Si les quotidiens nationaux consacrent aujourd’hui largement leur Une à l’intervention militaire en Libye, le tremblement de terre politique de cette fin de semaine a bien été le résultat de ce premier tour des élections cantonales. Pour la première fois le taux d’abstention « historique » (55,63%), n’a pas été un frein à la progression du FN. Il a réussi son pari et pose un jalon essentiel pour 2012 : la Vague bleu marine a bien déferlé dans les urnes. La gauche qui détient 58 départements sur les 100 où les cantons sont renouvelés fait le bon score attendu avec 25,04% pour le PS, 9% pour le Front de gauche, 8,28% pour Europe Ecologie-Les Verts. L’UMP prend une sévère déculottée qui n’avait pas été anticipée dans son ampleur par les sondages avec 17,07% des suffrages, tandis que le Front National pulvérise avec 15,18% des voix son précédent meilleur score aux cantonales, celui de 2004 où il avait obtenu 12, 25% .
L’institut Ifop avait effectué une projection pour la Lettre de l’Opinion, sur la base des régionales, qui montrait un maintien possible du FN dans 200 cantons, où auraient lieu « dans 80% des cas un duel FN-PS ». Dans les faits le FN sera présent dans 394 cantons majoritairement en duel face au PS (204), mais aussi face à l’UMP (89), au PC (37) ou d’autres candidats, de gauche ou de droite. Il y aura également 5 triangulaires UMP-PS-FN.

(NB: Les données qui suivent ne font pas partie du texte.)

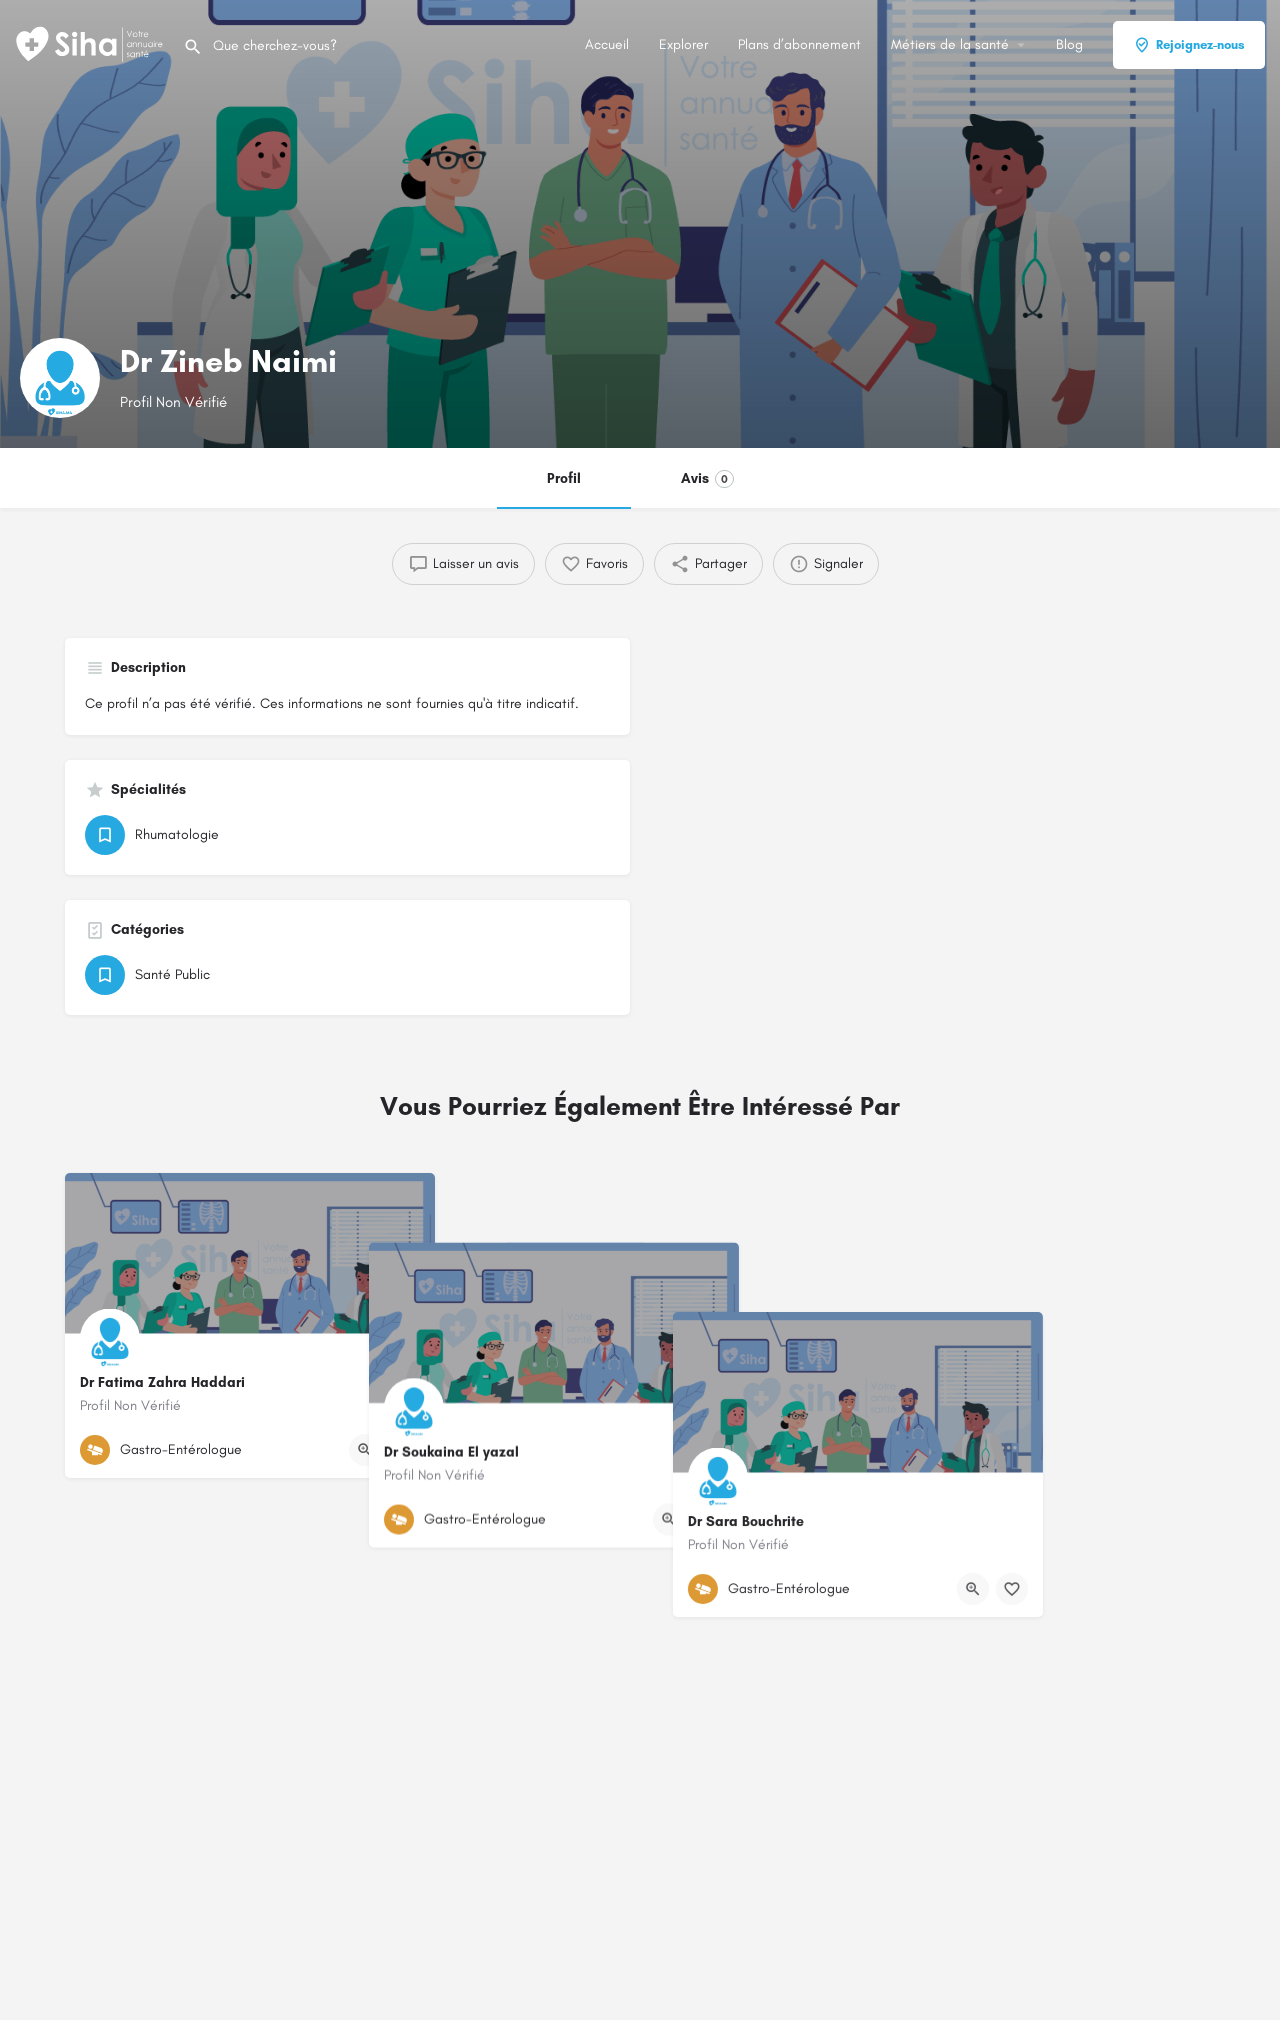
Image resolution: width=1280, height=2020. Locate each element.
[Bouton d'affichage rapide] (365, 1450)
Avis (707, 479)
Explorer (683, 44)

Multipliant ces deniers mois les « je vous ai compris » en direction des électeurs frontistes ou tentés par le vote FN, les emprunts sémantiques à ses discours, les clins d’œil à son programme, l’UMP se trouve coincée et n’est plus en mesure d’appeler clairement à voter PS dans le cadre d’un « front républicain ».
Jean-François Copé l’a confirmé hier soir : il a demandé à ses troupes de se « mobiliser » en cas de triangulaires les candidats UMP «à se maintenir même en 3e position», laissé ses électeurs «libres de leur choix» dans les duels contre le PS et rappelé la position de principe : pas d’alliance avec le FN sous peine d’exclusion.
Quelques voix discordantes ont été entendues : le ministre Valérie Pécresse a affirmé que «personnellement», en cas de duel avec le FN, elle voterait pour la gauche ; le porte-parole de l’UMP Dominique Paillé a manié la litote en déclarant qu’ «il faut revenir aux valeurs du centre et de la droite humanistes», Jean-Louis Borloo, le président du Parti radical a appelé à « faire barrage au FN».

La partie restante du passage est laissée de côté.